As semanas que antecedem a cimeira da NATO foram ricas em provocações à República Popular da China, e não só verbais. O ainda Secretário-Geral da NATO apelou por mais de uma vez à imposição de sanções ao país asiático: a altura chegará, garantiu, em que «deveremos considerar impor algum tipo de custo económico se a China não mudar o comportamento».

Se o pretexto a que os EUA e a NATO hoje recorrem para justificar a sua sanha anti-China são as relações que esta mantém com a Rússia, o cerco ao país asiático é muito anterior a Fevereiro de 2022: o Diálogo Quadrilateral de Segurança/QUAD, envolvendo os EUA, a Índia, o Japão e a Austrália começou a ganhar forma ainda na primeira década do século XXI, e o AUKUS, acordo militar entre os EUA, o Reino Unido e a Austrália foi anunciado em Setembro de 2021. Na Coreia do Sul, para além de dezenas de bases militares norte-americanas, estão instalados componentes do sistema de mísseis balísticos THAAD.

Entre sábado e segunda-feira, os EUA realizaram exercícios militares conjuntos com a República da Coreia e o Japão, acentuando assim as provocações contra países da região, para quem está em construção uma «versão Ásia-Pacífico da NATO». As autoridades chinesas denunciam designadamente o reforço da presença militar norte-americana no Estreito de Taiwan e no Mar do Sul da China. Os EUA, garantem, representam hoje o «maior desafio à paz e à estabilidade na região».

Confirmando de certo modo os receios chineses, os EUA continuam a considerar a Ásia como o «teatro de operações prioritário». No final da Maio, Stoltenberg valorizou o aprofundamento das parcerias com a República da Coreia, a Austrália, o Japão e a Nova Zelândia, considerando estes países como uns dos «mais próximos aliados da NATO». Aliás, estes países têm participado nas suas cimeiras desde a cimeira da NATO de Madrid, em 2022.

 

Mitos e realidades

A narrativa sobre a NATO, no discurso político e mediático dominante, está repleto de mitos, que importa desmontar.

1. A NATO é um bloco militar do «mundo livre», preocupado com os direitos humanos e a liberdade?
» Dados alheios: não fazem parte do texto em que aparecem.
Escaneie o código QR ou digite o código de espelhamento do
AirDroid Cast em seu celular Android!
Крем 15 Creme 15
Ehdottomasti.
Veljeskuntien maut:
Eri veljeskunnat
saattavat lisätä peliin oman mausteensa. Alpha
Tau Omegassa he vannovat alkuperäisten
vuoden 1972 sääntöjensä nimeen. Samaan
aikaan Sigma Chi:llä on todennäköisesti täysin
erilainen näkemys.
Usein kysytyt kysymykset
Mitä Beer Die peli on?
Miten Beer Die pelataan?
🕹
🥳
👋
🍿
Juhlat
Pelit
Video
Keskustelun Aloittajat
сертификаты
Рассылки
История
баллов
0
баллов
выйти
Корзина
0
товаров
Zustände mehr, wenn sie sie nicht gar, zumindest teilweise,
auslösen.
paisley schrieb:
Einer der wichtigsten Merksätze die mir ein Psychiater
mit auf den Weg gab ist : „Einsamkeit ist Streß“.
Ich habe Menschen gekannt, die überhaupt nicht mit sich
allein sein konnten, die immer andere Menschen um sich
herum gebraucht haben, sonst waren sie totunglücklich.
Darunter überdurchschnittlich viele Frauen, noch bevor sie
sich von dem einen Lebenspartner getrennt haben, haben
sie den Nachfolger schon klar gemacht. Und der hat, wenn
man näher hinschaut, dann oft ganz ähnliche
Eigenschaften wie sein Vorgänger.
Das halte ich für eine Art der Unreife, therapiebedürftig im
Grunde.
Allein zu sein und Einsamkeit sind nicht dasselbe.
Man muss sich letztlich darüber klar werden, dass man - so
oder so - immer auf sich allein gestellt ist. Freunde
Nada no percurso e acção da NATO corrobora a sua suposta «vocação defensiva». Aliás, a sua constituição, em Abril de 1949, reintroduziu no mundo a lógica de blocos militares, da confrontação e da corrida armamentista, apoiou ditaduras fascistas e guerras coloniais, promoveu golpes de Estado, criou redes de espionagem e terrorismo.

Surgida seis anos antes do Pacto de Varsóvia (bloco militar do campo socialista europeu), a NATO continuou – reforçando-se – após o desaparecimento daquele, a partir do qual mudou o discurso, inventou novos «inimigos», alargou o seu âmbito geográfico, atacou a Jugoslávia, ocupou o Afeganistão e o Iraque, destruiu a Líbia.

O objectivo de defesa do que chamava «Mundo Livre» não tinha qualquer concordância com a realidade, desde o primeiro dia que Portugal, submetido então a uma ditadura fascista (com campos de concentração, assassinatos, tortura e censura) foi um dos seus membros fundadores. A NATO é, desde o primeiro dia, um instrumento da política externa dos EUA e age em função dos seus interesses.

2. A Rússia «ameaça o flanco Leste da NATO»?

Este é um argumento recorrente para justificar o aumento da presença militar dos EUA e da NATO na Europa Oriental, nos Balcãs e na Escandinávia. Mas a história está mal contada. Em 1990, aquando da reunificação da Alemanha, os EUA garantiram que a NATO não se expandiria para Leste «nem mais um centímetro», mas não fizeram outra coisa desde então: logo em 1990, toda a Alemanha se tornou parte da NATO; em 1999, juntaram-se-lhe República Checa, Hungria e Polónia; em 2004, as ex-repúblicas soviéticas da Estónia, Letónia e Lituânia, mais Bulgária, Roménia, Eslováquia e Eslovénia; em 2009, Albânia e Croácia; em 2017, Montenegro; em 2020, Macedónia do Norte, e, mais recentemente, Suécia e Finlândia. Ucrânia e Geórgia, ambas com fronteiras terrestres com a Rússia, está ensejada a sua entrada desde 2008.